EXERCISE BRIEF: All lines of the entries with "that" in them must be listed.

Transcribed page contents
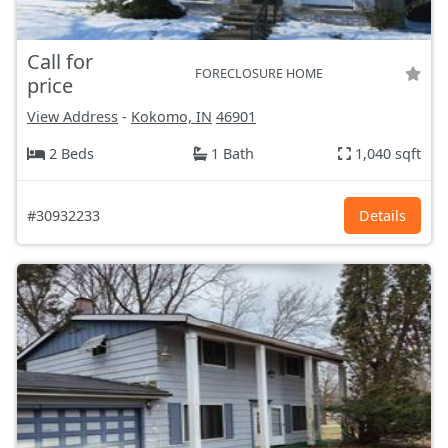
Call for
FORECLOSURE HOME
price
View Address
-
Kokomo, IN
46901
2 Beds
1 Bath
1,040 sqft
#30932233
Details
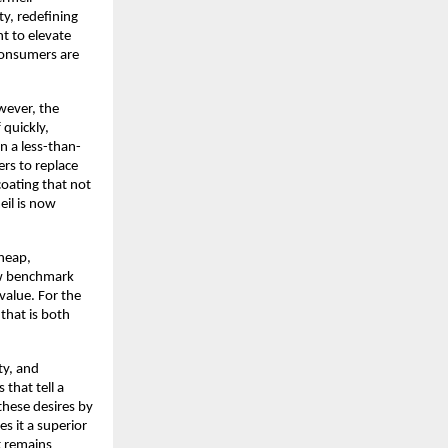
ty, redefining
t to elevate
consumers are
owever, the
 quickly,
n a less-than-
ers to replace
coating that not
meil is now
heap,
new benchmark
 value. For the
 that is both
ty, and
that tell a
 these desires by
s it a superior
t remains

OUTPUT FOR THIS TASK:
coating that not
 that is both
that tell a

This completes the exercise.